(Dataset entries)
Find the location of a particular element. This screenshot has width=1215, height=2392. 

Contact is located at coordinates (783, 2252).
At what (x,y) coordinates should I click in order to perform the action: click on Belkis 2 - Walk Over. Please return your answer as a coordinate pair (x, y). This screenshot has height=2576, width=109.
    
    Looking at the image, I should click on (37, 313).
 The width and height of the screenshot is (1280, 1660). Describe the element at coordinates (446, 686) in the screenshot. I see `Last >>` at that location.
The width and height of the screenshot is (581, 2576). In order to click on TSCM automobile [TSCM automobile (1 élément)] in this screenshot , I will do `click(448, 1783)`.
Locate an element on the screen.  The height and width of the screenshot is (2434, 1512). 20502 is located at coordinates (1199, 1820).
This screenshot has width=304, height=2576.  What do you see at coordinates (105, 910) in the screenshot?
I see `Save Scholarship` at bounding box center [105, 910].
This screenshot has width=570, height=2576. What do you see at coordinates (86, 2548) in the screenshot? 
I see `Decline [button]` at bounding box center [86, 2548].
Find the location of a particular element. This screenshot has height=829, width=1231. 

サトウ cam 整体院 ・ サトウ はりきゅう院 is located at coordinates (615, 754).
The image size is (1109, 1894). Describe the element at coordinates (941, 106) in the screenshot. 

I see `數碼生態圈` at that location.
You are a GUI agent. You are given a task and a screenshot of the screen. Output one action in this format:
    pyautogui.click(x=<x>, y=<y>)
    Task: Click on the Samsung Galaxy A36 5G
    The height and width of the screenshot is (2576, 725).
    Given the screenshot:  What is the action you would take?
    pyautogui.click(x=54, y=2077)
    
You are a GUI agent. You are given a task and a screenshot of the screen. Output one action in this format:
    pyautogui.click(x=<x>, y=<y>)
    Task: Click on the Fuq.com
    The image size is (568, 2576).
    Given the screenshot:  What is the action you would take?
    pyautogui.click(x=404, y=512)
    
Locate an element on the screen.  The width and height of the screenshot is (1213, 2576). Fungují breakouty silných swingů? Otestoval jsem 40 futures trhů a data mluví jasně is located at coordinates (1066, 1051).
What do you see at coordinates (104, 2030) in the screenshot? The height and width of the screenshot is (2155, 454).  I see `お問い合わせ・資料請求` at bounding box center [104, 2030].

## TASK
Print each of the lines above again, unchanged.

## RESPONSE
Find the location of a particular element. This screenshot has width=1215, height=2392. 

Contact is located at coordinates (783, 2252).
At what (x,y) coordinates should I click in order to perform the action: click on Belkis 2 - Walk Over. Please return your answer as a coordinate pair (x, y). This screenshot has height=2576, width=109.
    
    Looking at the image, I should click on (37, 313).
 The width and height of the screenshot is (1280, 1660). Describe the element at coordinates (446, 686) in the screenshot. I see `Last >>` at that location.
The width and height of the screenshot is (581, 2576). In order to click on TSCM automobile [TSCM automobile (1 élément)] in this screenshot , I will do `click(448, 1783)`.
Locate an element on the screen.  The height and width of the screenshot is (2434, 1512). 20502 is located at coordinates (1199, 1820).
This screenshot has width=304, height=2576.  What do you see at coordinates (105, 910) in the screenshot?
I see `Save Scholarship` at bounding box center [105, 910].
This screenshot has width=570, height=2576. What do you see at coordinates (86, 2548) in the screenshot? 
I see `Decline [button]` at bounding box center [86, 2548].
Find the location of a particular element. This screenshot has height=829, width=1231. 

サトウ cam 整体院 ・ サトウ はりきゅう院 is located at coordinates (615, 754).
The image size is (1109, 1894). Describe the element at coordinates (941, 106) in the screenshot. 

I see `數碼生態圈` at that location.
You are a GUI agent. You are given a task and a screenshot of the screen. Output one action in this format:
    pyautogui.click(x=<x>, y=<y>)
    Task: Click on the Samsung Galaxy A36 5G
    The height and width of the screenshot is (2576, 725).
    Given the screenshot:  What is the action you would take?
    pyautogui.click(x=54, y=2077)
    
You are a GUI agent. You are given a task and a screenshot of the screen. Output one action in this format:
    pyautogui.click(x=<x>, y=<y>)
    Task: Click on the Fuq.com
    The image size is (568, 2576).
    Given the screenshot:  What is the action you would take?
    pyautogui.click(x=404, y=512)
    
Locate an element on the screen.  The width and height of the screenshot is (1213, 2576). Fungují breakouty silných swingů? Otestoval jsem 40 futures trhů a data mluví jasně is located at coordinates (1066, 1051).
What do you see at coordinates (104, 2030) in the screenshot? The height and width of the screenshot is (2155, 454).  I see `お問い合わせ・資料請求` at bounding box center [104, 2030].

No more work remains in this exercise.